● **Exercise goal**: Restate word for word the lines from the one containing "उप निदेशक (कार्यान्वयन) , क्षेत्रीय" through the end of the listing below, with both ends included.
* * * *
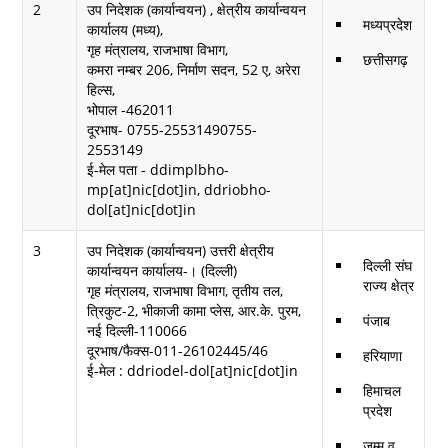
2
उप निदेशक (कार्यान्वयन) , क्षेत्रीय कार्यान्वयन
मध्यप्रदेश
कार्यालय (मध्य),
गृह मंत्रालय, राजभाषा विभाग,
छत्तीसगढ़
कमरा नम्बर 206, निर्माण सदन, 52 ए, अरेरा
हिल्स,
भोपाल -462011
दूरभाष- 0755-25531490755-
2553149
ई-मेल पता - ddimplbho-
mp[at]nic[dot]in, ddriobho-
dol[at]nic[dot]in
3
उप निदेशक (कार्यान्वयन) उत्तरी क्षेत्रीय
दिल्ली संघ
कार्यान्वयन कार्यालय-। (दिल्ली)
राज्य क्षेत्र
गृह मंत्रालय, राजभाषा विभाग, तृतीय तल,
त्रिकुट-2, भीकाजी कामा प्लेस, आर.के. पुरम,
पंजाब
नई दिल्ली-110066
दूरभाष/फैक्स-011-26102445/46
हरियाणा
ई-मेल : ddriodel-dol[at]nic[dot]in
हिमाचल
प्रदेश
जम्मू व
* * * *
● **Answer box**:
उप निदेशक (कार्यान्वयन) , क्षेत्रीय कार्यान्वयन
मध्यप्रदेश
कार्यालय (मध्य),
गृह मंत्रालय, राजभाषा विभाग,
छत्तीसगढ़
कमरा नम्बर 206, निर्माण सदन, 52 ए, अरेरा
हिल्स,
भोपाल -462011
दूरभाष- 0755-25531490755-
2553149
ई-मेल पता - ddimplbho-
mp[at]nic[dot]in, ddriobho-
dol[at]nic[dot]in
3
उप निदेशक (कार्यान्वयन) उत्तरी क्षेत्रीय
दिल्ली संघ
कार्यान्वयन कार्यालय-। (दिल्ली)
राज्य क्षेत्र
गृह मंत्रालय, राजभाषा विभाग, तृतीय तल,
त्रिकुट-2, भीकाजी कामा प्लेस, आर.के. पुरम,
पंजाब
नई दिल्ली-110066
दूरभाष/फैक्स-011-26102445/46
हरियाणा
ई-मेल : ddriodel-dol[at]nic[dot]in
हिमाचल
प्रदेश
जम्मू व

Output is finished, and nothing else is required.